> [What is needed]: Determine how many of the lines below include "Basildon", then respond with that number and no other text.

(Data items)

────────────────

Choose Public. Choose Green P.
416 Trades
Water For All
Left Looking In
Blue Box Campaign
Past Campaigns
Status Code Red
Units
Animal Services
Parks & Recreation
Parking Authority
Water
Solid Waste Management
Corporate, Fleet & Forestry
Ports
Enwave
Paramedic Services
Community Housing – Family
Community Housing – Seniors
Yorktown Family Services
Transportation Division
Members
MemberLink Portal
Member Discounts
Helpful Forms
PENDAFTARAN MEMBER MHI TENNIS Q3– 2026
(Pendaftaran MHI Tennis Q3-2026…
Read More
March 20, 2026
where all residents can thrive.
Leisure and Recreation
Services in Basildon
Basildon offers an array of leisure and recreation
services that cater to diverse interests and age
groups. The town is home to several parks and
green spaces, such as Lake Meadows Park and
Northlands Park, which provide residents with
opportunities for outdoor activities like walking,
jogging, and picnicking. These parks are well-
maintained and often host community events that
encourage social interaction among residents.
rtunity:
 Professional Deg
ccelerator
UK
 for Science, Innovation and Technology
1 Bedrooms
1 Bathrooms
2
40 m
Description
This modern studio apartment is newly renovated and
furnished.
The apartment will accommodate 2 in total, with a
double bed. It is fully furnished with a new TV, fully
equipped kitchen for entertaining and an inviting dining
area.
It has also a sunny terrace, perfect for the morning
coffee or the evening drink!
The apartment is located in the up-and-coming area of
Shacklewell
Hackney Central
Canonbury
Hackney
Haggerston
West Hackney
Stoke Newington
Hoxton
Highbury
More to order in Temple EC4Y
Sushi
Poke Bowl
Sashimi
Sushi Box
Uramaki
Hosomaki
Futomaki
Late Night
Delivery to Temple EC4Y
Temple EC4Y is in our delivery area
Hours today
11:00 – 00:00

────────────────

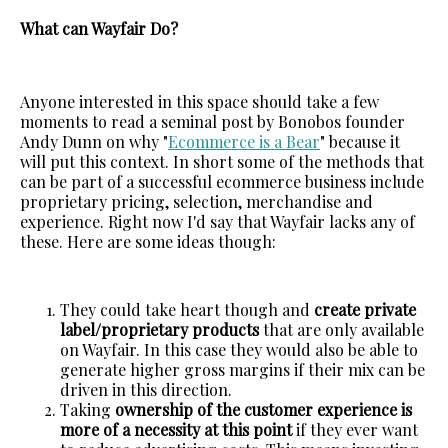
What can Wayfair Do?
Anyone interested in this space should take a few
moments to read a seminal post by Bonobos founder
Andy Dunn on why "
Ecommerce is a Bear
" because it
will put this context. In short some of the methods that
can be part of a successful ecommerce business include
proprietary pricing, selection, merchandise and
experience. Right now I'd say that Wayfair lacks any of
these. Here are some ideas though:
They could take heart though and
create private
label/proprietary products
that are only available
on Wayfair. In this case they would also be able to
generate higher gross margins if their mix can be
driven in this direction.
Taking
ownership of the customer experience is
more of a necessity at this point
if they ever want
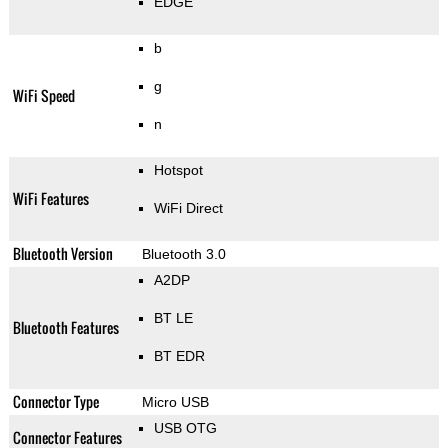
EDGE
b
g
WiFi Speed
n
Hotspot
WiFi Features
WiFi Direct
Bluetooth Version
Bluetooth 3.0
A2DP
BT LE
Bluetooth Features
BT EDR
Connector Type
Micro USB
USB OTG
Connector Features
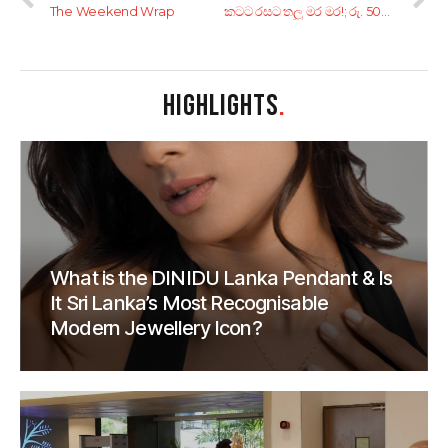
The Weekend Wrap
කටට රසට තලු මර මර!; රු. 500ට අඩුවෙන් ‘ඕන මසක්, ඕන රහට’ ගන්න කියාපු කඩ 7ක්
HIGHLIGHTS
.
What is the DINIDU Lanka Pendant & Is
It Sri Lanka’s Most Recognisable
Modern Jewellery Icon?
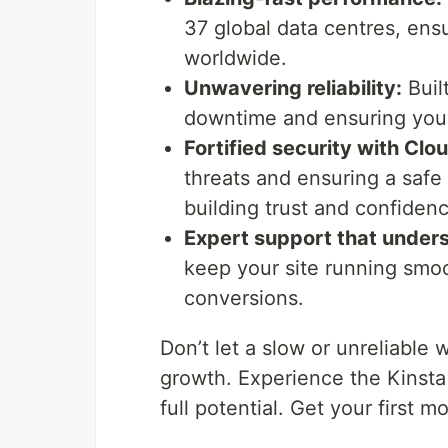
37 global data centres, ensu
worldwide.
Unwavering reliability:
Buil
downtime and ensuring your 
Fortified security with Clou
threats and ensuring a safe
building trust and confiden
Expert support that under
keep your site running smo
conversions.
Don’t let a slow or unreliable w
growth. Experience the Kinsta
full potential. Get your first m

────────────────

> [Answer to the exercise]: 2